Her work has studied the use of gestures in communication by great apes, especially chimpanzees, in the wild. This requires filming gestures for detailed analysis and, prior to her work, this had been undertaken primarily in zoos or wildlife parks. Her studies have gradually developed a catalogue of around 80 gestures that form a language common to several groups of wild apes, measured in terms of 'apparently satisfactory outcomes' (ASO) after assessing many records. A citizen science project showed that some of the gestures are also understood by humans. Hobaiter is also involved in habituating a second group of chimpanzees in the Budongo Forest, the Waibira group, which will allow wider comparisons of the use of gestures for communication in the wild.

The film recordings also revealed other aspects of chimpanzee life, such as adoption of new tools for drinking.

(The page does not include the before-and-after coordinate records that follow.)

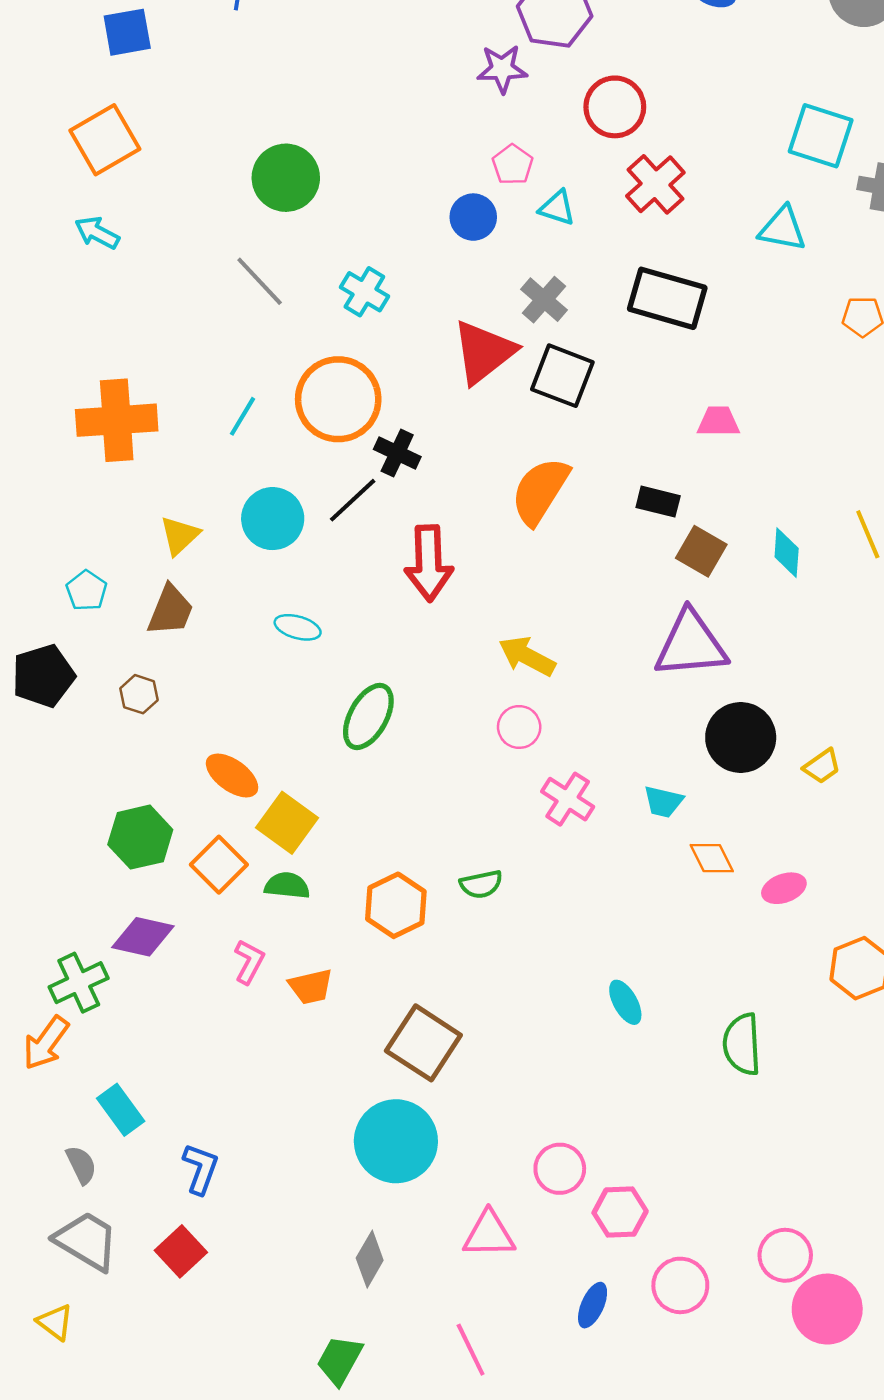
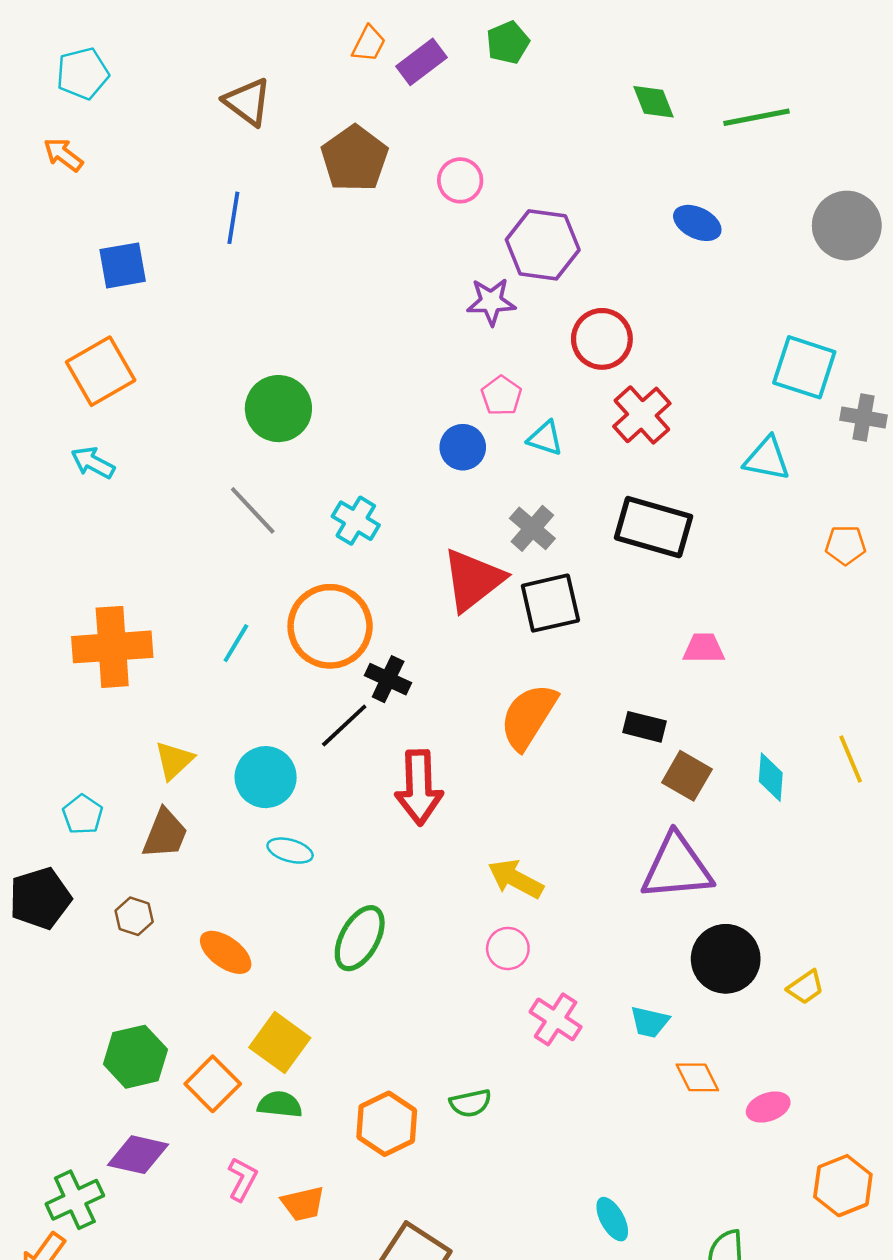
black square: (562, 376) -> (550, 603), turned -34
cyan circle: (273, 519) -> (266, 777), moved
orange ellipse: (232, 775) -> (226, 952), moved

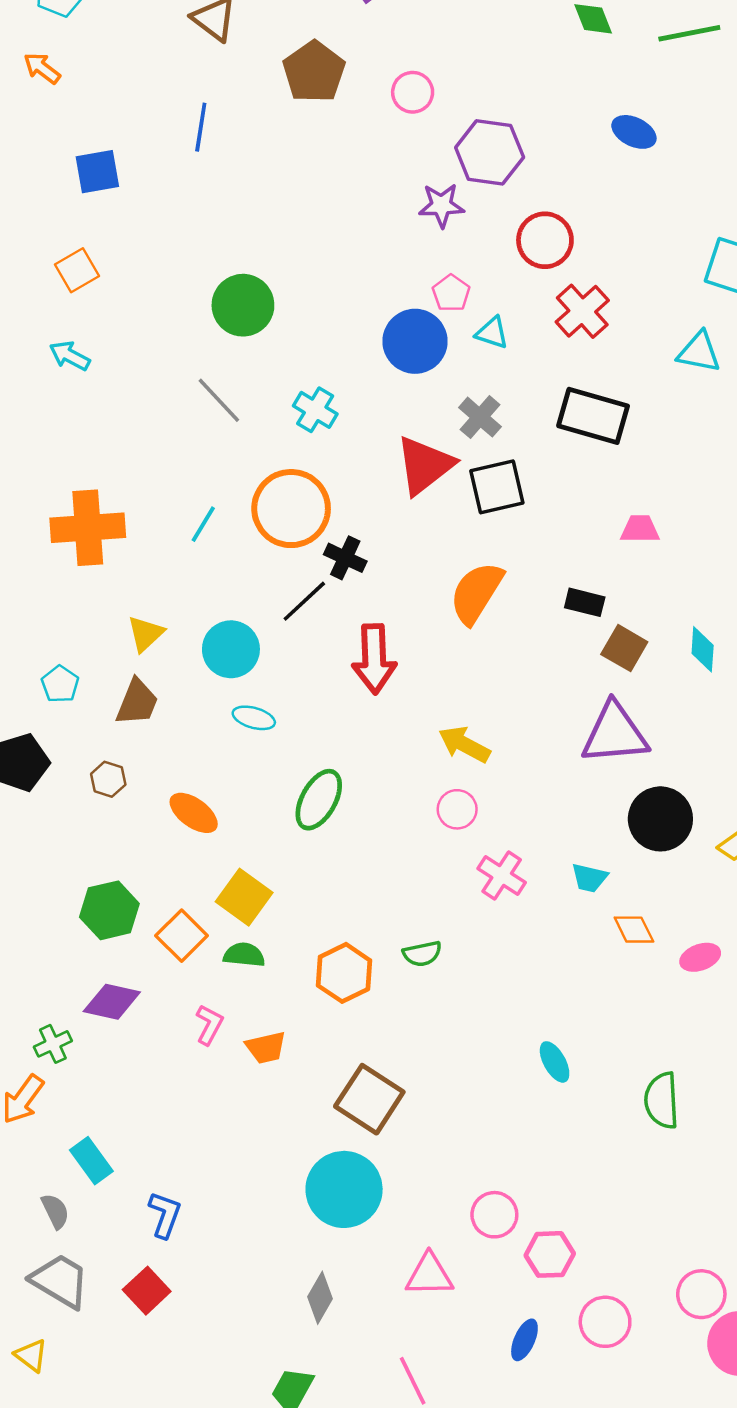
orange square: (101, 371) -> (77, 270), size x0.7
blue circle: (463, 447) -> (415, 341), size x1.5
green cross: (75, 1200) -> (53, 1044), size x0.7

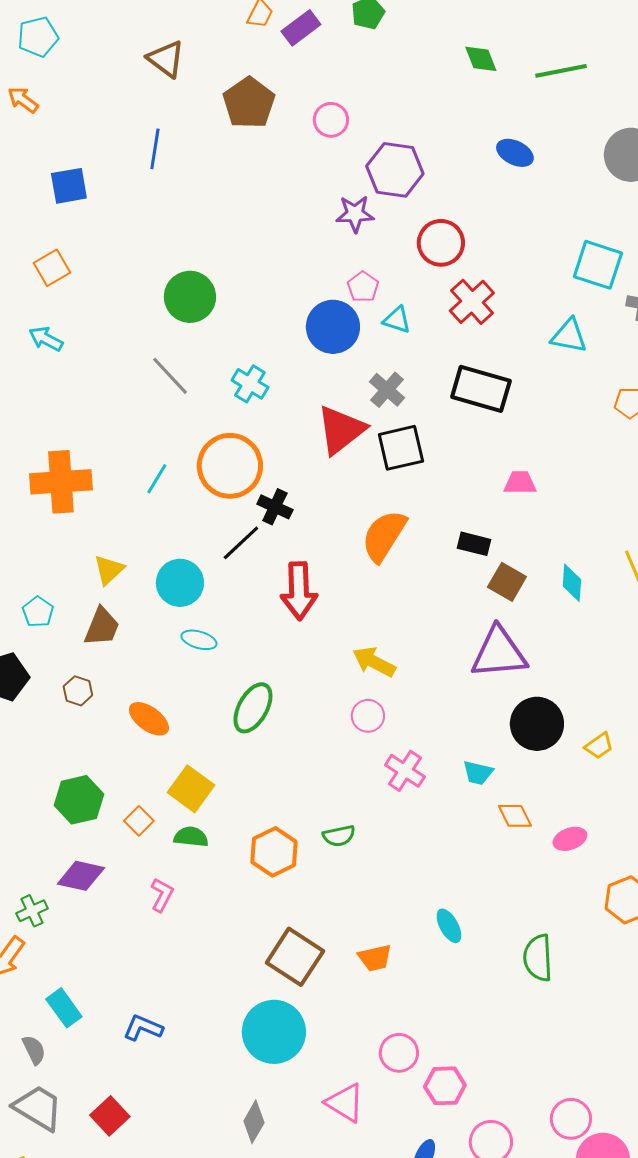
orange square: (182, 936) -> (139, 821), size x0.7
orange trapezoid: (266, 1048) -> (375, 958), moved
blue L-shape: (165, 1215) -> (143, 1028), moved, turned -87
pink triangle: (429, 1275) -> (345, 1103), turned 33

Her research now focuses on how human language evolved, through studying the use of gestures in both humans and great apes. The idea that a gestural system could have evolved into a spoken language as used by humans, is controversial but study of the gestures used by children before they can speak, as well as gestures widespread among chimpanzees can provide information to inform the debate.

==Publications==
She has been the author or co-author of over 65 scientific publications, including:

- Catherine Hobaiter (2020) The importance of being in situ Current Biology 30 R199-R201
- Juan Olvido Perea-García, Mariska E. Kret, Antónia Monteiro, Catherine Hobaiter (2019) Scleral pigmentation leads to conspicuous, not cryptic, eye morphology in chimpanzees Proceedings of the National Academy of Sciences of the United States of America 116 19248–19250
- Andrea Knox, Joey Markx, Emma How, Abdul Azis, Catherine Hobaiter, Frank J.F. van Veen, Helen Morrogh-Bernard (2019) Gesture use in communication between mothers and offspring in wild orang-utans (Pongo pygmaeus wurmbii) from the Sabangau peat-swamp forest, Borneo International Journal of Primatology 40 393–416
- Byrne, R. W., Cartmill, E., Genty, E., Graham, K. E., Hobaiter, C. & Tanner, J. (2017) Great ape gestures: intentional communication with a rich set of innate signals. Animal Cognition 20 755-769
- Gruber, T., Poisot, T., Zuberbuehler, K., Hoppitt, W. & Hobaiter, C. (2015) The spread of a novel behaviour in wild chimpanzees: new insights into the ape cultural mind. Communicative and Integrative Biology 8 e1017164.
- Wilson, M. L., Boesch, C., Fruth, B., Furuichi, T., Gilby, I. C., Hashimoto, C., Hobaiter, C., Hohmann, G., Itoh, N., Koops, K., Lloyd, J. N., Matsuzawa, T., Mitani, J. C., Mjungu, D. C., Morgan, D., Muller, M. N., Mundry, R., Nakamura, M., Pruetz, J., Pusey, A. E. & 10 others (2014) Lethal aggression in Pan is better explained by adaptive strategies than human impacts Nature. 513 414-417
- Hobaiter, C. & Byrne, R. W., (2014) The meanings of chimpanzee gestures Current Biology 24 1596-1600
- Hobaiter, C. & Byrne, R. W., (2011) The gestural repertoire of the wild chimpanzee Animal Cognition 14 745-767
- Genty, E. J. P., Breuer, T., Hobaiter, C. L. & Byrne, R. W., (2009) Gestural communication of the gorilla (Gorilla gorilla): repertoire, intentionality, and possible origins Animal Cognition 12 527-546

==Awards and recognition==
In 2016 she became vice president for Communications, International Primatological Society.

Hobaiter was the guest on the BBC Radio 4 programme The Life Scientific in May 2018.

In August 2020, Hobaiter was a guest on the BBC Radio 4 programme The Infinite Monkey Cage to discuss how understanding of chimpanzees has changed since the 1960s.

==Personal life==
Catherine (Cat) Hobaiter initially lived in Lebanon, returning to the UK when she was a child. She studied B. Sc. Biological Sciences at the University of Edinburgh. After graduating she worked in commercial project management for a short time but then obtained funding for the doctoral research that marked the start of her academic career. Her PhD was awarded by University of St Andrews in 2011.